Like almost everyone else I know, I have student loan debt and it’s strangely something I don’t think enough people are talking about.
Sure, we all make jokes about how we’ll be paying our debt for the rest of our lives or post on Facebook when we finally get a loan paid off, but I don’t think people talk enough about debt and how to avoid it or how to work through it. To those lucky enough to have graduated without debt, congratulations! Seriously, whether you were able to pay tuition yourself or with the assistance of friends or family, you have received an incredible gift.
We all know there are some serious political issues surrounding cost of tuition, student loans, interest rates, and more. But this post is a little more personal.
The first thing I want to say about debt, is that you are not defined by it. Your worth does not come from what’s in your bank account or the number of things you have to pay off. Too often I find myself or my friends beating themselves up for allowing themselves to be in the position they’re in. Whether that’s student loan debt, credit card debt, or car loans. That debt does not define your worth as a human being! Too often I see this contribute to my own understanding of identity. I think that if I work a million different jobs, seven days a week, that I’m somehow defying the definition of my worth that debt has placed on me. But there’s a misconception there as well. You can work day and night and still have debt. I’ve always had at least two jobs at a time, but that didn’t stop me from graduating with debt, like..a lot of debt. I know amazing people who fell into tough situations and found themselves in a mountain of debt. But guess what – you are contributing to this world everyday and enriching the lives of those around you. Your debt does not define you.
*For those of you without debt, please do not assume that your friends are just irresponsible for racking up a balance on their credit card or whatever else it is. That can feel like an incredible attack on someone’s character, as we have a tendency to make unfair assumptions about people due to their financial situation.
I’ve also noticed that a lot of people (myself included) are afraid to confront debt and treat it like the monster under their bed. We’re afraid to look at it. We’re afraid to lift up the blanket and shine a light to see exactly the financial situation we’re in. I mean, it is scary! A breakdown of every debt just staring you in the face is not going to leave you feeling like superwoman (If you stare at it too long, you might actually just cry). Admittedly, it is so much easier to just make your monthly minimum payment and not have to think twice. But recently, Dylan and I have decided to challenge ourselves and really push ourselves to live a debt free life. Now, this isn’t going to be an easy journey, but we are confident that it will be worth it. We’re looking forward to life where there is nothing hanging over our heads and every dollar we take home is ours to keep.
How are we doing this? Well enter Dave Ramsey of course! We finished up our course this past spring (editing this post in Dec) and my oh my was it motivating. The core of the program revolves around the Seven Baby Steps, and we’re working our way through Step 2! If you aren’t familiar with this and you’re serious about becoming debt free, you should check it out. Not to mention, if you’re like Dylan and I and aren’t planning on having children, you get to skip a few steps!

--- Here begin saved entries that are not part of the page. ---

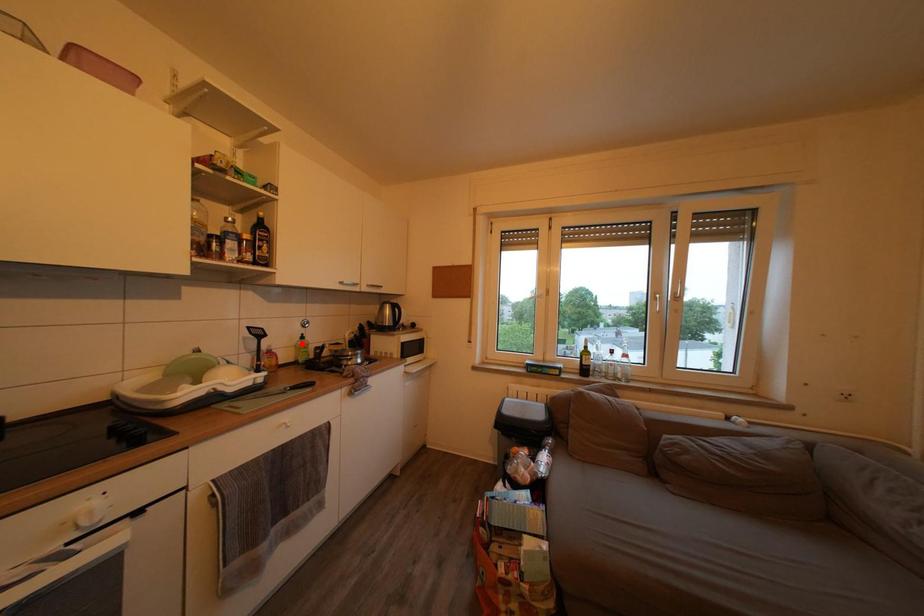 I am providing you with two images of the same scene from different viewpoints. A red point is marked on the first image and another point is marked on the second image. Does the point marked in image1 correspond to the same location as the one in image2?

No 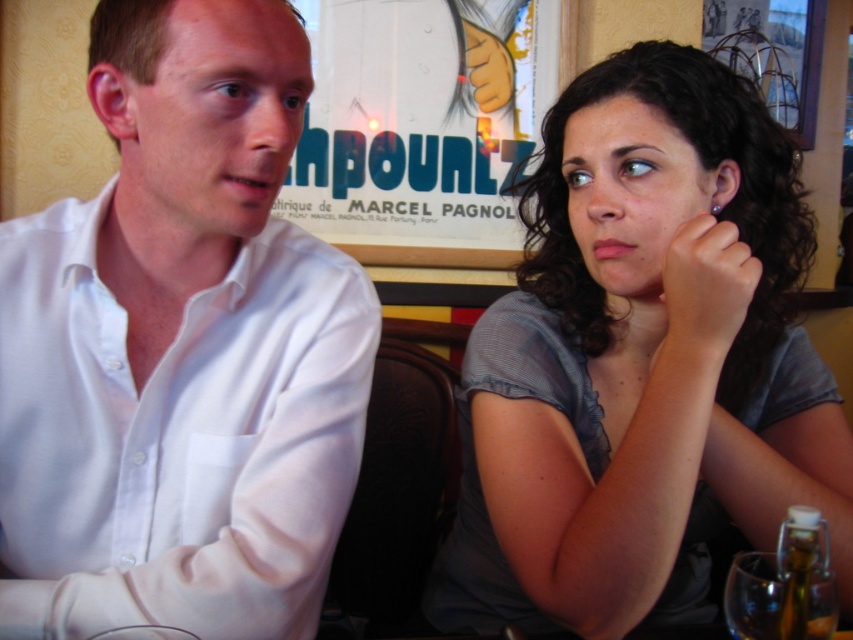 Does white smooth shirt at left have a greater width compared to gray sheer blouse at upper right?

In fact, white smooth shirt at left might be narrower than gray sheer blouse at upper right.

From the picture: Who is more forward, (x=131, y=624) or (x=578, y=435)?

Point (x=131, y=624)

This screenshot has height=640, width=853. I want to click on white smooth shirt at left, so click(181, 356).

The image size is (853, 640). I want to click on white smooth shirt at left, so click(x=181, y=356). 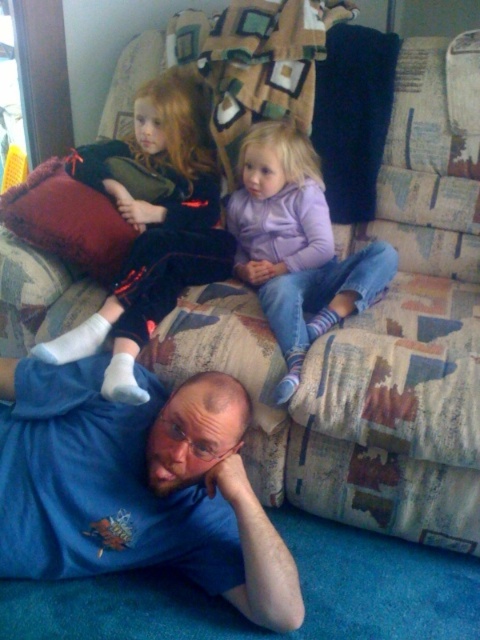 Question: Does purple fleece jacket at center have a larger size compared to velvet red pillow at upper left?

Choices:
 (A) no
 (B) yes

Answer: (B)

Question: Is matte black dress at upper left smaller than purple fleece jacket at center?

Choices:
 (A) yes
 (B) no

Answer: (B)

Question: Which of these objects is positioned farthest from the blue t-shirt at lower left?

Choices:
 (A) matte black dress at upper left
 (B) velvet red pillow at upper left

Answer: (B)

Question: Based on their relative distances, which object is farther from the velvet red pillow at upper left?

Choices:
 (A) blue t-shirt at lower left
 (B) matte black dress at upper left

Answer: (A)

Question: Which object is closer to the camera taking this photo?

Choices:
 (A) purple fleece jacket at center
 (B) velvet red pillow at upper left

Answer: (A)

Question: Can you confirm if matte black dress at upper left is positioned to the left of velvet red pillow at upper left?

- Baby Step 1: $1,000 cash in a beginner emergency fund
- Baby Step 2: Use the debt snowball to pay off all your debt but the house
- Baby Step 3: A fully funded emergency fund of 3 to 6 months of expenses
- Baby Step 4: Invest 15% of your household income into retirement
- Baby Step 5: Start saving for college
- Baby Step 6: Pay off your home early
- Baby Step 7: Build wealth and give generously
But my main point here, is that debt is something we all encounter. But you have to know that you are not completely irresponsible for having debt. Now, it is irresponsible to charge a tattoo to a credit card (guilty) or those brand new Adidas shoes. BUT you are not somehow a lesser person for having debt, and the scary monster under your bed doesn’t have to be so scary!
Some of the personal struggles I’ve faced with making this decision is having to say no to things I really want to say yes to. Sure, we could go on an expensive vacation and pay it off over the course of time. It’s not easy to hop on Instagram and see everyone taking these lavish trips that look oh so perfect. Sure, we could go out to eat every week and explore our new city! I mean, we WANT to get to know the area! But if we just had patience with ourselves, we could do all of those things and more without the stress of minimum payments and outstanding balances.
I’m grateful to be able to share all of this with you, as I’ve worked through a lot of the self doubt debt can bring. But trust me, there are days where I feel like we’ll never see the end of it. I’m grateful to have a community around me where I know we can lean on one another and talk about these things! I’m grateful to have you all alongside us on this journey, cheering us on. (For real, encouraging words would mean the world). I would love to hear about your “debt free journey” or how having debt has challenged your self worth! We’ve all been there, so let’s talk about it!